Several downloadable files are generated. First, a file formatted for upload as a "custom track" on the UCSC Genome Browser [24] to visualize the p-values (expressed as the negative decadic logarithm) for the correlation between each SNP within the genomic region and the expression level of the gene is created. For multi-probe genes, the result for each probe is displayed as parallel tracks. Both the adjusted and unadjusted p-values are plotted as parallel tracks. A direct link that automatically uploads and plots the result on the UCSC Genome Browser is provided on the SNPexp result page. Secondly, files with the extracted SNP genotypes and the resulting per-SNP genotype frequencies, mean expression levels and both unadjusted and adjusted p-values from the quantitative association test are generated. A comprehensive log file with all output from the various steps in the process is available on the result page.

Results and discussion

Figure 2 shows the front page of the SNPexp web tool. User input to SNPexp requires (1) the NCBI gene symbol, (2) a chromosome, (3) a specific genomic region (or specific SNPs) within that chromosome, (4) the HapMap version and population for which the analysis is to be done, (5) whether to adjust for multiple testing and (6) the assumed genetic model. Pooled assessment of all HapMap populations is also available. Importantly, the utilization of the UCSC Genome Browser for data presentation allows for dynamic interaction, a quick insight into the overall features of the genetic region and multiple customized views. The detailed results files can be taken onward for data presentation using other tools or further analyses.
Figure 2

Screenshot of SNPexp web tool. User input to SNPexp requires (1) the NCBI gene symbol, (2) a chromosome, (3) a specific genomic region (or specific SNPs) within that chromosome and, (4) the HapMap version and population for which the analysis is to be done, (5) whether to adjust for multiple testing and (6) the assumed genetic model.

We advise that the various results files (extracted_snps_with_expression_valuesPROBE.ped, pvaluesPROBE.linear.assoc.txt, pvaluesPROBE.linear.assoc.adjusted.txt, PROBE.qassoc.means.txt and customtrack.txt where PROBE refers to the transcript targetID found on the expression array) are downloaded and evaluated along with the log-file. The locally saved customtrack-file can later be uploaded and viewed on the UCSC Genome Browser.

To assert the validity of SNPexp we specifically aimed to reproduce previously published eQTL results. In particular, the study by Veyrieras et al [9] is based on the same raw HapMap data, meaning that results should therefore be very similar.

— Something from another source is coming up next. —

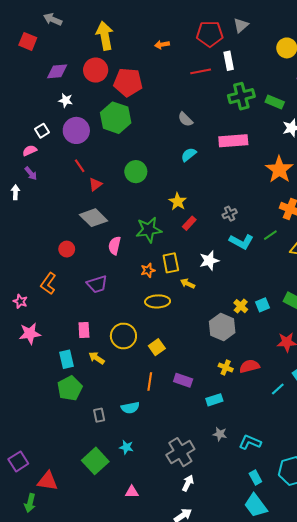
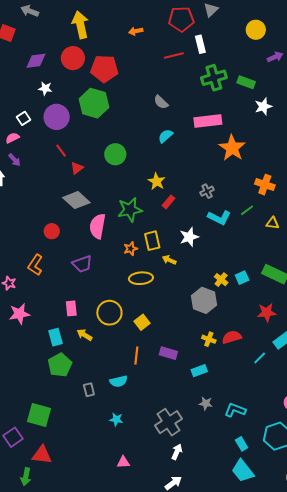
orange star: (279, 170) -> (232, 148), moved
pink semicircle: (115, 246) -> (98, 226), size x1.4
green square: (95, 461) -> (39, 415), moved, turned -30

Figure 3 shows the resulting plot from SNPexp for the correlation between SNPs in a genetic region on chromosome 4 (8,168,000-8,790,000 bp) and the expression of gene ACOX3 (for all 210 unrelated HapMap phase II individuals pooled together, analyzed with the additive model without correction for multiple testing). This plot is similar (referenced on the opposite strand) to the plot of the same region in [9] and shows previously published eQTL results (strongest SNP present in both plots: rs827000 p < 10-12). Small differences might be caused by filtering of SNPs in [9], normalization methods and differences between Hapmap phase II Release 21 and Release 23.
Figure 3

Visualization of SNPexp results. The per-SNP calculated (-log10) p-values for the correlation (all 210 unrelated HapMap phase II individuals pooled together) between SNPs in a genetic region on chromosome 4 (8,168,000-8,790,000 bp) and the expression of gene ACOX3 as visualized on the UCSC Genome Browser. This plot shows previously published eQTL results from [9] (strongest SNP present in both plots: rs827000 p < 10-12). The browser can be customized in different ways to provide gene annotations and SNP positions for the plot.

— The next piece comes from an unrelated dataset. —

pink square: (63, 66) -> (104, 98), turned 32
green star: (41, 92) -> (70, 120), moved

A genome-wide association study for asthma by Moffat et al [25] is also based on data from lymphoblastoid cell lines, but in another (non HapMap) study population (994 childhood onset asthma patients, 1243 controls; 317000 SNPs genotyped using the illumina Sentrix HumanHap300 BeadChip; Gene expression levels measured with Affymetrix HG-U133 Plus 2.0 chips). The study is of general and particular interest, since eQTL mapping helped to resolve a susceptibility region with strong linkage disequilibrium (LD). We ran SNPexp for the ORMDL3 locus against SNPs in the surrounding region on chromosome 17q21. In this assessment, only partial overlap was observed for the most strongly associated SNPs in the eQTL mapping and several exclusive associations was detected using either approach. These apparent discrepancies are not surprising given likely differences between the asthma population and HapMap in genetic constitution as well as with regard to linkage disequilibrium patterns.

SNPexp is created with the intention of being a fast and user-friendly, readily available web tool to analyze and visualize the correlation between two high-quality and publicly available data sets. We decided to use source data as-is, with no additional quality filters applied to neither SNPs nor genes, thereby providing a complete and unbiased set of results which is left to the researcher to further inspect and interpret.

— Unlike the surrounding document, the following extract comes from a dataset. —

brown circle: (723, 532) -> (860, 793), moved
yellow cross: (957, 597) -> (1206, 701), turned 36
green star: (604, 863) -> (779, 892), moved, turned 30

Since the number of possible gene vs. SNP combinations is extremely high and the true model for an allelic effect on gene expression may differ from gene to gene, SNPexp supports the option of using either an additive, dominant, recessive or genotypic genetic model assumption. The pragmatic approach of using the built in Wald test for quantitative traits in PLINK was chosen. While this test is applicable for most purposes, we advice in-depth statistical validation of results from SNPexp that are taken onward to a publishable conclusion or further experiments. The advanced user with knowledge of Perl programming may want to download an "offline version" of the script from the tool's help page, set it up locally and do adaptions to support other data sources etc.

Conclusions

By combining publicly available HapMap genotype and gene expression data we have developed an interactive web tool (SNPexp) where the user can visualize the correlation between SNP genotypes within a specified genetic region anywhere in the genome and expression levels for a gene of interest. The SNPs and the gene encoding the transcript may reside on separate chromosomes, thereby supporting searches for both cis- and trans-acting eQTLs. The quick and convenient user interface which require minimal computer knowledge and no preparation of source data makes SNPexp an attractive supplement to more advanced eQTL tools.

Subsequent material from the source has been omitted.